The Season Two DVD contains a number of deleted scenes from this episode. Notable cut scenes include Dwight explaining his duties on Michael's birthday, Ryan helping Michael attach balloons to his chair, and Ryan presenting his research on skin cancer.

==Cultural references==
The cold opening features Michael trying to get various members of the office involved in a pyramid scheme, which is a non-sustainable business model that involves promising participants payment or services, primarily for enrolling other people into the scheme, rather than supplying any real investment or sale of products or services to the public. The scheme is generally considered one of various internet scams.

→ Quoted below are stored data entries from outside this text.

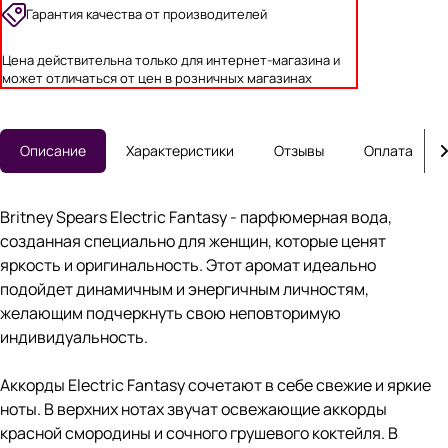
Гарантия качества от производителей
Цена действительна только для интернет-магазина и
может отличаться от цен в розничных магазинах
Описание
Характеристики
Отзывы
Оплата
Britney Spears Electric Fantasy - парфюмерная вода,
созданная специально для женщин, которые ценят
яркость и оригинальность. Этот аромат идеально
подойдет динамичным и энергичным личностям,
желающим подчеркнуть свою неповторимую
индивидуальность.
Аккорды Electric Fantasy сочетают в себе свежие и яркие
ноты. В верхних нотах звучат освежающие аккорды
красной смородины и сочного грушевого коктейля. В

Michael notes that he shares his birthday with Eva Longoria, and that it will be a perfect icebreaker if he ever meets Teri Hatcher. After Michael asks what Dwight is playing on the recorder, Dwight replies that it is "For The Longest Time", by "William Joel" (Billy Joel released "The Longest Time" in 1984). When Kevin mentions he might have skin cancer, Kelly starts discussing a case involving cancer on the popular medical drama Grey's Anatomy. She later says that the saddest funeral she ever saw was the one for Princess Diana. For Michael's birthday, his mother sent him a picture of James Dean. Resignedly, Michael notes that "I bet Luke Perry's friends don't treat him like this". While at the drug store, Jim and Pam buy a copy of the American comedy movie American Pie 2. Pam later impersonates Darth Vader, a character from the science fiction movie franchise Star Wars, on the store's intercom. To show his support for Kevin, Michael makes a fake Livestrong wristband out of yellow Post-it notes. Dwight later gives Michael a Wilkes-Barre/Scranton Penguins jersey with the words "From Dwight" on the back.

==Reception==
"Michael's Birthday" originally aired on NBC in the United States on March 30, 2006. "Michael's Birthday" received 4.0/10 in the ages 18–49 demographic in the Nielsen ratings. This means that 4.0 percent of all households with an 18- to 49-year-old living in it watched the episode, and ten percent had their television tuned to the channel at any point. "Michael's Birthday" was watched by 7.8 million viewers.

"Michael's Birthday" received very positive reviews. Michael Sciannamea of TV Squad wrote that the episode was "simply the best one yet", and that it "was so brilliant and so right on that I can't give it any higher praise". Sciannamea went on to write that "the scenes at the ice rink were hysterical" and The Office "is the best sitcom on TV". M. Giant of Television Without Pity graded the episode with an "A". Lindsey Thomas of Rolling Stone magazine named the scene wherein Michael confuses the term "negative" to mean that Kevin has skin cancer as the seventeenth greatest moment in the series. Brendan Babish of DVD Verdict was moderately pleased with the entry and awarded it a "B+". He called the entry a "good episode", but noted that it was helped by "great supporting work from Dwight", who he called "as not only the best supporting character on the show, but perhaps the best in television."